Lorsque j'étais plus jeune, je vivais à Ostende. De temps à autre, il m'arrivait de croiser un vieil homme riche. Ce dernier paraissait toujours très bizarre, je le croisais chaque matin.

Il portait une courte barbe blanche brune bien taillée, un chapeau haut-de-forme noir et une grande cape sombre également.

On ne le connaissait que très peu dans le voisinage et il ne fréquentait qu'un cercle très restreint.

Son métier était de peindre. Cela lui allait bien. Ses toiles était plutôt étranges, comme lui. Il se plaisait à représenter des squelettes. Ceux-ci se bagarraient ou terrorisaient des foules de différentes manières horribles. Je m'étais toujours demandé ce qui pouvait l'inspirer à esquisser des os. Tout le monde l'ignorait. De même, nous n'en savions pas beaucoup plus en ce qui concernait le lieu où il se rendait tous les matins dès huit heures et où se trouvait son atelier, car le peu de personnes étant entrées dans sa demeure n'en ont pas vu. Bref, cet homme était un mystère.

Un jour, je me décidai à le suivre, je désirais savoir. Il s'aperçut rapidement que je le filais. À mon insu, les rôles avaient été inversés et c'était moi qui étais surveillé.

Depuis que cette personne habitait ici, d'étranges disparitions s'étaient produites. Je me sentais mal, j'avais un pressentiment.

J'étais toujours derrière lui quand nous arrivâmes dans les dunes. Le temps n'était pas très gai, la brume régnait. Je percevais encore le bruit que faisait le clapotis des vagues venant mourir sur le sable froid. Ce son était presque rassurant, il me raccrochait à la réalité.

Nous pénétrâmes alors dans une propriété privée à l'air abandonné. Au fond du parc se dressait un pavillon au milieu du brouillard. Le peintre y entra et appuya sur l'interrupteur. La clarté se fit dans la pièce et, enfin, je pus en distinguer l'intérieur.
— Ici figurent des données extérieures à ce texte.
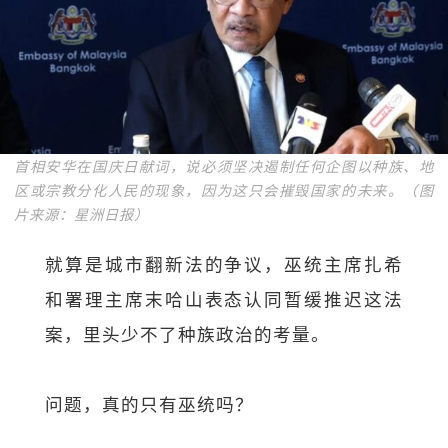
首相安华在国庆日献词，说必须坚决遏制任何企图以种族、地
区或宗教分化人民的现象，因为这只会摧毁国家的未来。（图
片来源：星洲日报）
就算是城市翻新法的争议，巫统主席扎希
和署理主席末哈山表态认同暂缓推迟这法
案，里头少不了种族政治的考量。
问题，真的只有巫统吗？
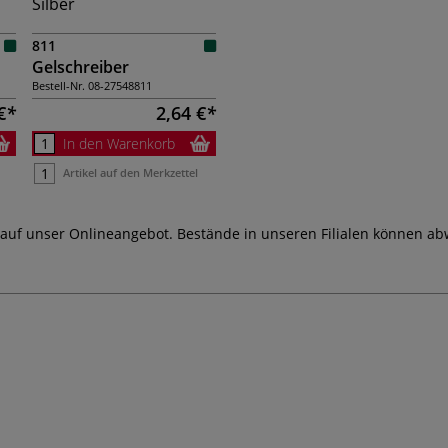
Silber
811
Gelschreiber
Bestell-Nr.
08-27548811
€
2,64 €
In den Warenkorb
Artikel auf den Merkzettel
 auf unser Onlineangebot. Bestände in unseren Filialen können ab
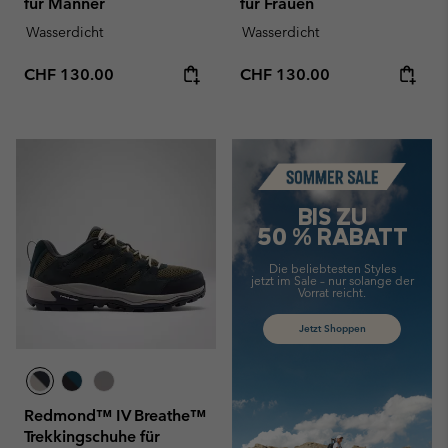
für Männer
für Frauen
Wasserdicht
Wasserdicht
Regular price:
Regular price:
CHF 130.00
CHF 130.00
Summer Sale
BIS ZU
50 % RABATT
Die beliebtesten Styles
jetzt im Sale –
nur solange der
Vorrat reicht.
Jetzt Shoppen
Redmond™ IV Breathe™
Trekkingschuhe für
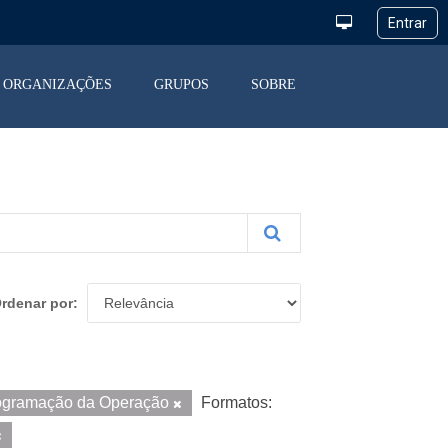
ORGANIZAÇÕES
GRUPOS
SOBRE
rdenar por
ogramação da Operação
Formatos:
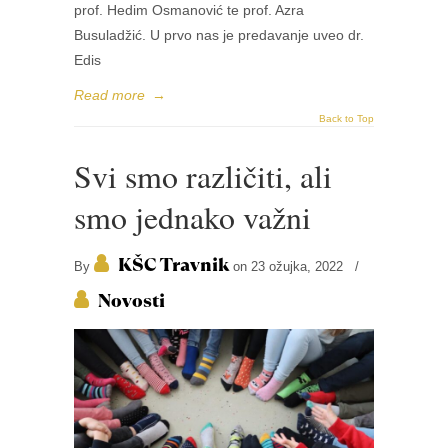
prof. Hedim Osmanović te prof. Azra
Busuladžić. U prvo nas je predavanje uveo dr.
Edis
Read more
→
Back to Top
Svi smo različiti, ali
smo jednako važni
KŠC Travnik
By
on 23 ožujka, 2022
/
Novosti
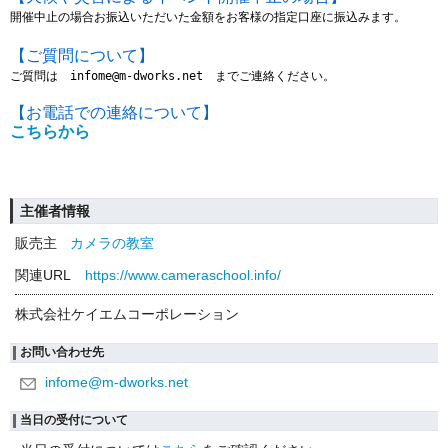
開催中止の場合お振込いただいた金額をお客様の指定口座に振込みます。
【ご質問について】
ご質問は　infome@m-dworks.net　までご連絡ください。
【お電話での連絡について】
こちらから
主催者情報
販売主
カメラの教室
関連URL
https://www.cameraschool.info/
株式会社ケイエムコーポレーション
お問い合わせ先
infome@m-dworks.net
当日の受付について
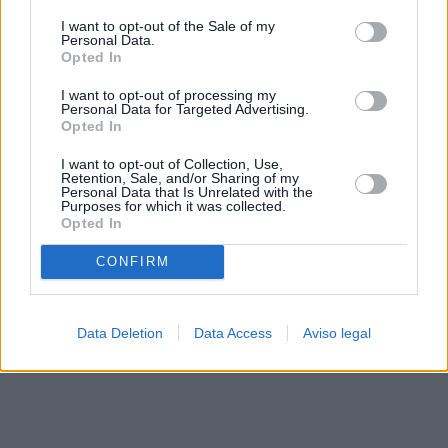
solo a este sitio web. Puede cambiar sus preferencias en
I want to opt-out of the Sale of my
cualquier momento entrando de nuevo en este sitio web o
Personal Data.
visitando nuestra política de privacidad.
Opted In
I want to opt-out of processing my
Personal Data for Targeted Advertising.
Opted In
I want to opt-out of Collection, Use,
Retention, Sale, and/or Sharing of my
Personal Data that Is Unrelated with the
Purposes for which it was collected.
Opted In
CONFIRM
Data Deletion
Data Access
Aviso legal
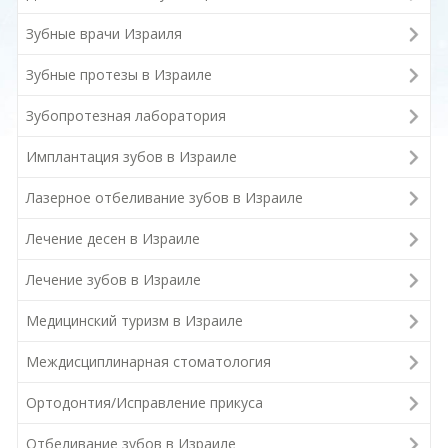
Зубные врачи Израиля
Зубные протезы в Израиле
Зубопротезная лаборатория
Имплантация зубов в Израиле
Лазерное отбеливание зубов в Израиле
Лечение десен в Израиле
Лечение зубов в Израиле
Медицинский туризм в Израиле
Междисциплинарная стоматология
Ортодонтия/Исправление прикуса
Отбеливание зубов в Израиле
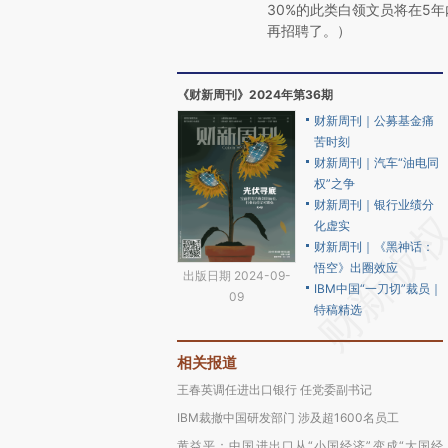
30%的此类白领文员将在5
再招聘了。）
《财新周刊》2024年第36期
财新周刊｜公募基金痛
苦时刻
财新周刊｜汽车“油电同
权”之争
财新周刊｜银行业绩分
化虚实
财新周刊｜《黑神话：
悟空》出圈效应
出版日期 2024-09-
IBM中国“一刀切”裁员｜
09
特稿精选
相关报道
王春英调任进出口银行 任党委副书记
IBM裁撤中国研发部门 涉及超1600名员工
黄益平：中国进出口从“小国经济”变成“大国经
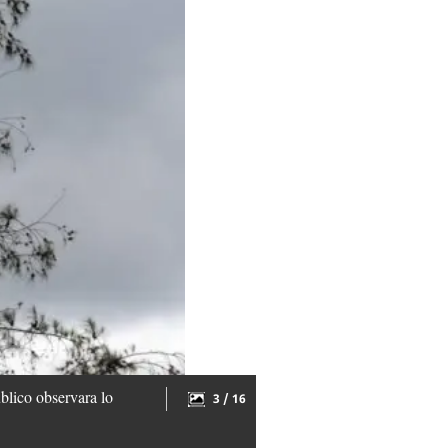
blico observara lo
3 / 16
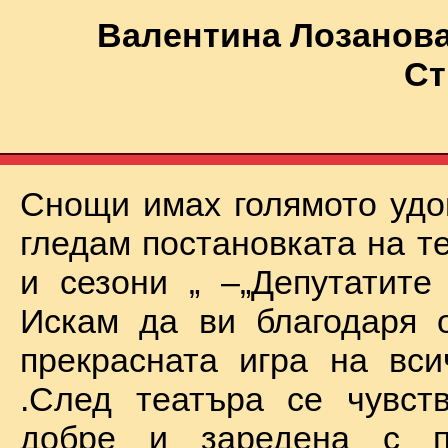
Валентина Лозанова
Ст
Снощи имах голямото удо
гледам постановката на т
и сезони „ –„Депутатите
Искам да ви благодаря 
прекрасната игра на вси
.След театъра се чувст
добре и заредена с п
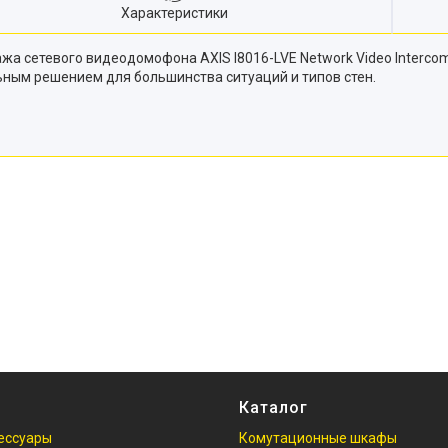
Характеристики
жа сетевого видеодомофона AXIS I8016-LVE Network Video Interco
ным решением для большинства ситуаций и типов стен.
Каталог
ессуары
Комутационные шкафы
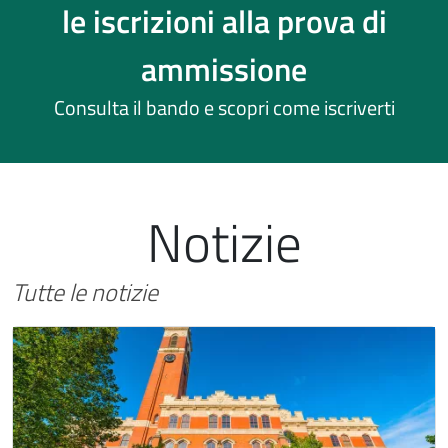
le iscrizioni alla prova di
ammissione
Consulta il bando e scopri come iscriverti
Notizie
Tutte le notizie
Immagine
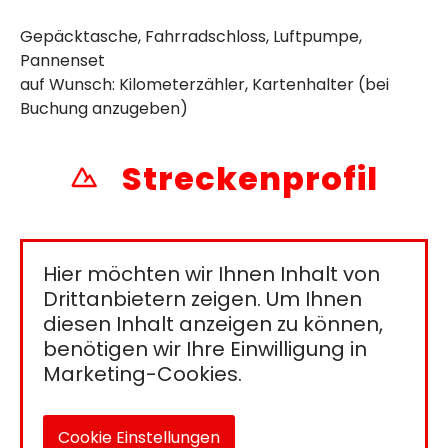
Gepäcktasche, Fahrradschloss, Luftpumpe,
Pannenset
auf Wunsch: Kilometerzähler, Kartenhalter (bei
Buchung anzugeben)
Streckenprofil
Hier möchten wir Ihnen Inhalt von
Drittanbietern zeigen. Um Ihnen
diesen Inhalt anzeigen zu können,
benötigen wir Ihre Einwilligung in
Marketing-Cookies.
Cookie Einstellungen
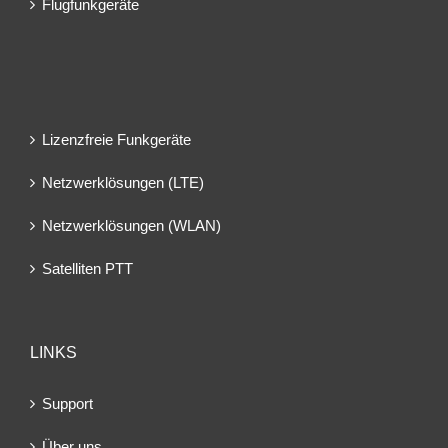
Flugfunkgeräte
Lizenzfreie Funkgeräte
Netzwerklösungen (LTE)
Netzwerklösungen (WLAN)
Satelliten PTT
LINKS
Support
Über uns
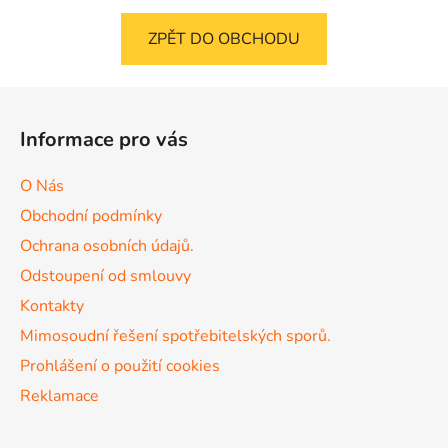
ZPĚT DO OBCHODU
Z
á
Informace pro vás
p
a
O Nás
t
Obchodní podmínky
í
Ochrana osobních údajů.
Odstoupení od smlouvy
Kontakty
Mimosoudní řešení spotřebitelských sporů.
Prohlášení o použití cookies
Reklamace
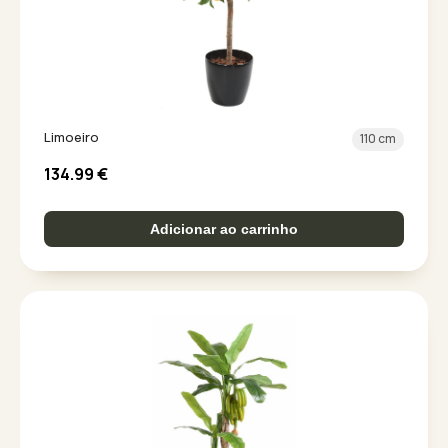
Limoeiro
110 cm
134.99
€
Adicionar ao carrinho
Malheureusement, je n'étais pas encore assez près pour bien voir et m'approchai.

À présent, je me trouvais derrière les plantes qui avaient été plantées là pour empêcher le sable de trop avancer, cette verdure qui m'écorchait les mollets lorsque je courais sur la plage étant enfant.

La pièce était garnie toute entière de tableaux représentant tant de squelettes ou autres personnages des plus cauchemardesques. Au centre reposait simplement un chevalet à côté duquel l'homme arrangeait quelques couleurs. Au fond de la pièce se dressait une petite porte cadenassée.

Je fus distrais un moment par les mouettes qui se disputaient un morceaux de harengs, mais quand je retournai la tête dans la direction de la bâtisse, je ne voyais pas le vieillard. Il avait du entrer dans l'autre pièce…ou sortir !

Un souffle derrière moi, avant que tout devienne noir, j'ai pu saisir une dernière parole : « Dans huit mois, il fera un excellent modèle ! ».